“How were the sex scenes?” That’s everyone’s first question. And why wouldn’t it be? Advance tickets for the much-anticipated Fifty Shades of Grey film didn’t go on sale in January because people were eager for the dialogue. The 700-plus seat theatre in downtown Toronto was packed with an overwhelmingly female crowd, most around 30 years old. They’d come to see how director Sam Taylor-Johnson had turned the insanely popular BDSM chick-lit by E.L. James into a mainstream film. The short answer: not as steamy as we expected. For one, the film has an R rating, not box-office-killing NC-17, so while there’s lots of nudity, including flashes of pubic hair, full-frontal nudity was forsaken. And while viewers get to spend lots of time watching Jamie Dornan’s ripped body (and Dakota Johnson’s, but Dornan’s muscular physique gets preferential treatment onscreen), the sex scenes are so very artfully shot that they inspired yawns (though that changed during the film’s cliffhanger ending).
The trouble is, the attraction is forced—so fake that this theatre frequently erupted in peals of laughter. “You’re the complete serial killer,” quips Anastasia Steele when billionaire Christian Grey pops into her hardware store to stock up on cable ties and a hank of red rope. Everyone knows, wink wink, that he’s a dominant looking for a submissive—everyone except the innocent Ms. Steele. But the flirting more or less ends there. There are hints of it in the wooden dialogue: “I would like to bite that lip.” “I won’t touch without written consent.” “I have to let you go.” But the total absence of chemistry between the actors robs those lines of any sexual frisson.
The other problem is that while there’s some meat to Dakota Johnson’s role of the ingenue, Jamie Dornan is given absolutely nothing to work with for most of the film. Why is the experienced dominant chasing her around the Pacific Northwest in the billionaire’s version of Planes, Trains and Automobiles? Is it her love of Liberty print shirts? Or that she can drunk dial with an old flip phone? It feels as if the producers were so worried about how to put a BDSM-focused romance on the big screen that they decided to turn out the most stylized version of an erotic story, and forgot to include the edge of danger that turns a romance from pablum into a spine-tingling hit. (See Out of Sight, starring George Clooney and Jennifer Lopez, in her only decent role.)
It must be said the screen version is a sharp improvement over the inane copy in the books. The Fifty Shades trilogy is The Da Vinci Code of erotica—a badly written, absurdly plotted piece of pulp fiction that nevertheless sold 100 million copies.
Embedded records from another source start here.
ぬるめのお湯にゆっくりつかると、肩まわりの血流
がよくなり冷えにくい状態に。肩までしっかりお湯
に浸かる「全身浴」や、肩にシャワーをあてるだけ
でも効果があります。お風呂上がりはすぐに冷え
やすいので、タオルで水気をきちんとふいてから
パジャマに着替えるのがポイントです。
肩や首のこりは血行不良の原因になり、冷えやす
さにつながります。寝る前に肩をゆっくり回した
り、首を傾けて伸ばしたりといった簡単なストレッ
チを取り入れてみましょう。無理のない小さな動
Still, the stylized nature of the film kept my mind wandering away from what I was seeing on the screen. When Anastasia got her first look at the floggers, leather cuffs and assorted leather-clad benches in Christian’s “red room of pain,” I couldn’t stop analyzing his clashing decorating styles. While his huge penthouse was a marvel of minimalist decorator chic, the playroom was stuffed with bizarrely ornate fixtures that screamed Walmart rather than Richard Meier. And does he own shares in a red rope business? When Christian reveals details about his previous sexual encounters, I kept doing the math in my head: he was seduced by a family friend at 15, spent six years as her submissive, has had 15 women “under contract” since then, but is only 27 now. Oh, and a billionaire. So he started his domineering ways at 21, and had time to build a business empire and replace each submissive every 4.8 months.
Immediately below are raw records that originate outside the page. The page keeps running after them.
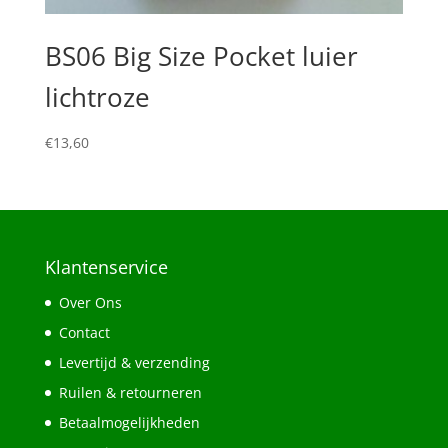
BS06 Big Size Pocket luier
lichtroze
€
13,60
Klantenservice
Over Ons
Contact
Levertijd & verzending
Ruilen & retourneren
Betaalmogelijkheden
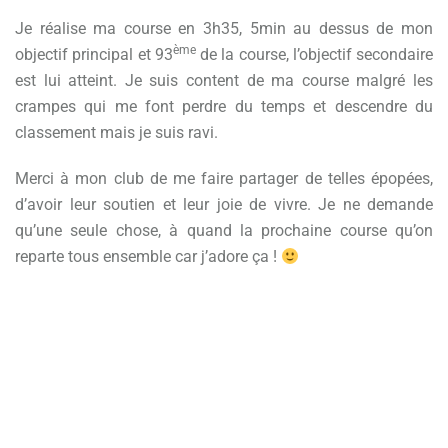
Je réalise ma course en 3h35, 5min au dessus de mon
ème
objectif principal et 93
de la course, l’objectif secondaire
est lui atteint. Je suis content de ma course malgré les
crampes qui me font perdre du temps et descendre du
classement mais je suis ravi.
Merci à mon club de me faire partager de telles épopées,
d’avoir leur soutien et leur joie de vivre. Je ne demande
qu’une seule chose, à quand la prochaine course qu’on
reparte tous ensemble car j’adore ça !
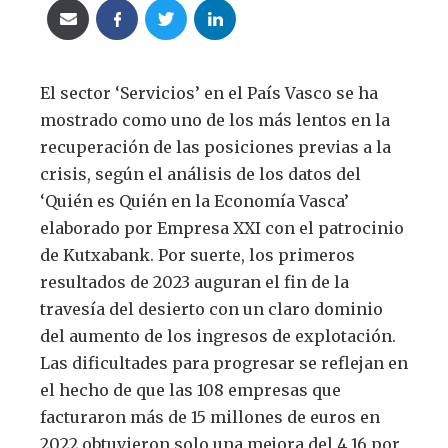
El sector ‘Servicios’ en el País Vasco se ha
mostrado como uno de los más lentos en la
recuperación de las posiciones previas a la
crisis, según el análisis de los datos del
‘Quién es Quién en la Economía Vasca’
elaborado por Empresa XXI con el patrocinio
de Kutxabank. Por suerte, los primeros
resultados de 2023 auguran el fin de la
travesía del desierto con un claro dominio
del aumento de los ingresos de explotación.
Las dificultades para progresar se reflejan en
el hecho de que las 108 empresas que
facturaron más de 15 millones de euros en
2022 obtuvieron solo una mejora del 4,16 por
Then, when the viewer almost gives up hope, there are scenes that get one to focus. When Anastasia and Christian go over her changes to the detailed dominant-submissive contract—vibrators are OK, genital clamps are out—he shows flashes of real emotion while she’s enjoying being in the driver’s seat during the negotiations. But it’s all too brief. But why? you want to ask. Viewers have no sense of why he needs this type of relationship, nor why the unworldly university student so readily agrees to it. That’s for the next film in the Fifty Shades franchise. What’s unclear is how many people will stick around to watch it.